How to complete this task = Print only the lines that begin at the line containing "Good automatic milking" and end at the last line of the material, both included, without any change.
:: Information shown ::
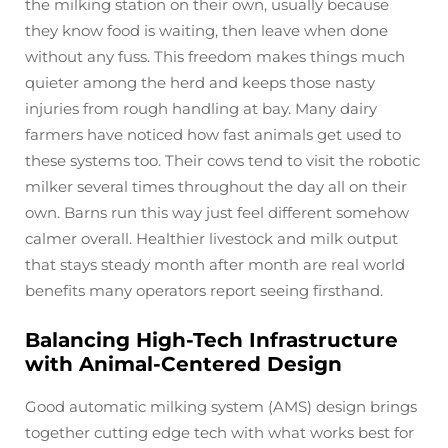
the milking station on their own, usually because
they know food is waiting, then leave when done
without any fuss. This freedom makes things much
quieter among the herd and keeps those nasty
injuries from rough handling at bay. Many dairy
farmers have noticed how fast animals get used to
these systems too. Their cows tend to visit the robotic
milker several times throughout the day all on their
own. Barns run this way just feel different somehow
calmer overall. Healthier livestock and milk output
that stays steady month after month are real world
benefits many operators report seeing firsthand.
Balancing High-Tech Infrastructure
with Animal-Centered Design
Good automatic milking system (AMS) design brings
together cutting edge tech with what works best for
:::
Output of the task =
Good automatic milking system (AMS) design brings
together cutting edge tech with what works best for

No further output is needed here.